New Tech Allows For Containers That Contained Hazardous Materials To Be Recycled!

High-density polyethylene is one of the most frequently used plastics in the manufacture of containers for the storage of hazardous substances. After their use, these containers are classed as hazardous waste. In order to recycle them, any remaining hazardous residues must first be eliminated.

In Europe, traditional cleaning systems involve a three-step cleaning and rinsing process that is applied to the ground plastic waste, known as triple washing and rinsing procedure. The process uses large quantities of water, a large amount of energy, chemical cleaning products. This procedure thereby generates a large volume of wastewater that requires subsequent treatment. At the end of this process, the ground plastic material is free of hazardous substances and ready for use, yet the aggressive nature of this cleaning procedure usually undermines the quality of the plastic itself. This is why this treated plastic is often used in applications of low added value. 

LIFE EXTRUCLEAN: Project was launched in order to mitigate the drawbacks of this conventional recycling process, improve the final quality of the plastic and enable the material to be used in its original application.

LIFE EXTRUCLEAN: is a European project involving five Spanish companies, which have joined forces to develop a more efficient decontamination and recycling process for polyethylene plastic packages that have contained hazardous substances.
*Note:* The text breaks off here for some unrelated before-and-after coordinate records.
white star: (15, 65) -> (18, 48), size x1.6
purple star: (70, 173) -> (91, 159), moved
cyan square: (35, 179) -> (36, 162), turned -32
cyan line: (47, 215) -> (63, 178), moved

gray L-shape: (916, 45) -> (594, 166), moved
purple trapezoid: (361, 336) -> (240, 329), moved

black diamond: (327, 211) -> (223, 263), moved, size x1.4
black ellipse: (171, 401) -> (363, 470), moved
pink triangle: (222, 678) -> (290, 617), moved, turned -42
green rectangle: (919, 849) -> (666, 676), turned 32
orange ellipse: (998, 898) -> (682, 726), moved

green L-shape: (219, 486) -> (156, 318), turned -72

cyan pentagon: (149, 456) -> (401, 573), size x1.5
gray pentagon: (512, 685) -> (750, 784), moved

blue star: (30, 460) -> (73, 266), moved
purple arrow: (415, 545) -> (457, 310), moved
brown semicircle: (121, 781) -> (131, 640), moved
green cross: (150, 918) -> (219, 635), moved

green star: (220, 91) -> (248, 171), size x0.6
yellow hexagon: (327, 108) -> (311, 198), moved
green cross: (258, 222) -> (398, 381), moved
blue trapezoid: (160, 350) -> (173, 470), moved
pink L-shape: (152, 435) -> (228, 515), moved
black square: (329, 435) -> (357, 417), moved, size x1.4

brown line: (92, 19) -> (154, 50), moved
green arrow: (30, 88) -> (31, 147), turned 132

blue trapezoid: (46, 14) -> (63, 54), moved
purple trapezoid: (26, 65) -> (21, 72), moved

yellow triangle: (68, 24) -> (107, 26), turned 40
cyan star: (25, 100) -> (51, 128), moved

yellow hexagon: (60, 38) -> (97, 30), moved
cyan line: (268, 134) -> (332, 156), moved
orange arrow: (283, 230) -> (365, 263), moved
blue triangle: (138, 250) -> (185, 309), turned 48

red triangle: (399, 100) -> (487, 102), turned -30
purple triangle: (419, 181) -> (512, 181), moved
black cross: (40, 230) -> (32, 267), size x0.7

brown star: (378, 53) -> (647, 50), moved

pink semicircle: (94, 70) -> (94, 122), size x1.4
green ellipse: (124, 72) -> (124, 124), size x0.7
This technology is based on the use of supercritical carbon dioxide; supercritical fluids have been successfully used by the food, wood and leather industries in extraction processes. Supercritical carbon dioxide is inert, inexpensive, highly-available and is not harmful to the environment. It has also been shown to be highly efficient in the removal of hazardous substances, arising from organic solvents and pesticides. This makes this technology perfect for the removal of contaminating substances.

In the LIFE EXTRUCLEAN process, two of the three washing and drying stages, used on the traditional decontamination methods have been eliminated, employing supercritical carbon dioxide at the extrusion stage during the polyethylene recycling process. 

This new process reduces water consumption, the use of cleaning agents and energy use. It results in less wastewater and its associated sludge. After being used, the CO2 is purified and reused in the cleaning process, preventing further emissions into the atmosphere. Because carbon dioxide is an inert gas, most of the mechanical properties of the decontaminated plastic are conserved. This means that it can be reused in applications calling for better quality plastic, such as in manufacture of new containers for hazardous materials.

These helps to close the life cycle of these plastic materials. At the pilot plant scale, this new technology was found to be nearly 70 % more effective than other traditional decontamination procedures. 

These results will be corroborated at the last phase of the project, where the process will be applied at the industrial scale.